Head rotation exercise with gaze fixation
Turn your head slowly to the left and fix your gaze on something nearby. Then turn your head slowly to the right. Repeat several times. This combination of neck movement and eye focus activates vagal pathways and has a calming effect.
Gargling as a simple vagus stimulation
Take a glass of water and gargle vigorously. The throat and laryngeal muscles are closely connected to the vagus nerve. A few rounds of gargling a day are a quick and uncomplicated practice.
Use vocal vibrations and singing
Sing consciously, especially vowels (A, O, U), or hum 'Ooommmm'. The vibration in the throat stimulates vagal components and can have a calming effect on body and mind.
Train eye accommodation deliberately
Hold a finger from your right and left hand alternately at different distances and focus on it with your eyes. This eye-muscle training calms the system via nerve connections to the vagus nerve.
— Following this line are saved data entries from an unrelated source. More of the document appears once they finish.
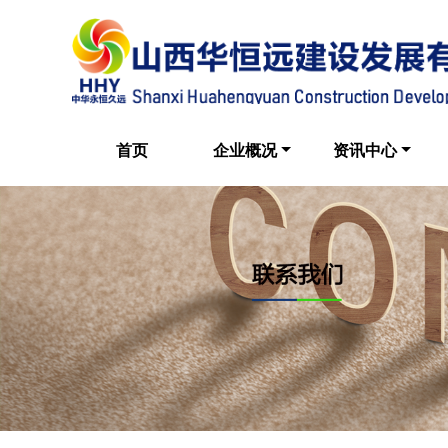
首页
企业概况
资讯中心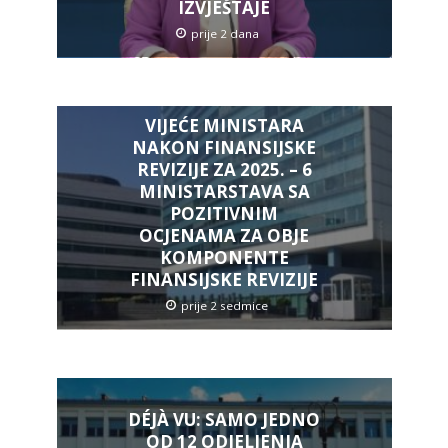
IZVJEŠTAJE
prije 2 dana
VIJEĆE MINISTARA
NAKON FINANSIJSKE
REVIZIJE ZA 2025. – 6
MINISTARSTAVA SA
POZITIVNIM
OCJENAMA ZA OBJE
KOMPONENTE
FINANSIJSKE REVIZIJE
prije 2 sedmice
DÉJÀ VU: SAMO JEDNO
OD 12 ODJELJENJA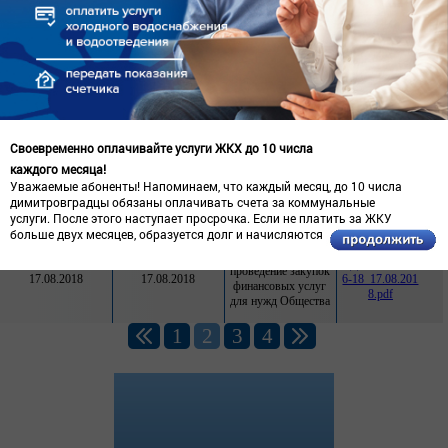
проведении закупок
товаров, работ,
27.10.2020
27.10.2020
услуг для нужд
ООО
«Ульяновскоблводо
канал»
Положение о
проведении закупок
Положение о п
Своевременно оплачивайте услуги ЖКХ до 10 числа
товаров, работ,
роведении заку
каждого месяца!
15.01.2020
15.01.2020
услуг для нужд
пок для нужд
ООО
Уважаемые абоненты! Напоминаем, что каждый месяц, до 10 числа
УОВК.pdf
«Ульяновскоблводо
димитровградцы обязаны оплачивать счета за коммунальные
канал»
услуги. После этого наступает просрочка. Если не платить за ЖКУ
больше двух месяцев, образуется долг и начисляются пени.
Положение о
СД_УОВК №0
проведение закупок
17.08.2018
17.08.2018
6-18_17.08.201
финансовых услуг
8.pdf
для нужд Общества
1
2
3
4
Activate facial muscles – playful and effective
Raise your eyebrows and try at the same time to move your ears (if possible). Tension in the temporal muscle activates the seventh cranial nerve, which in turn influences vagal functions.
Balanced diet for a stable microbiome
Pay attention to a healthy, balanced diet to create an environment where beneficial gut bacteria can thrive. Eat regular meals with varied ingredients instead of one-sided diets. This helps mitigate the effects of stress on the gut flora.
Diarrhoea or vomiting can be protective reactions to expel potentially harmful substances. Be alert for persistent or severe symptoms and seek medical advice for fever, blood in the stool or long-lasting complaints.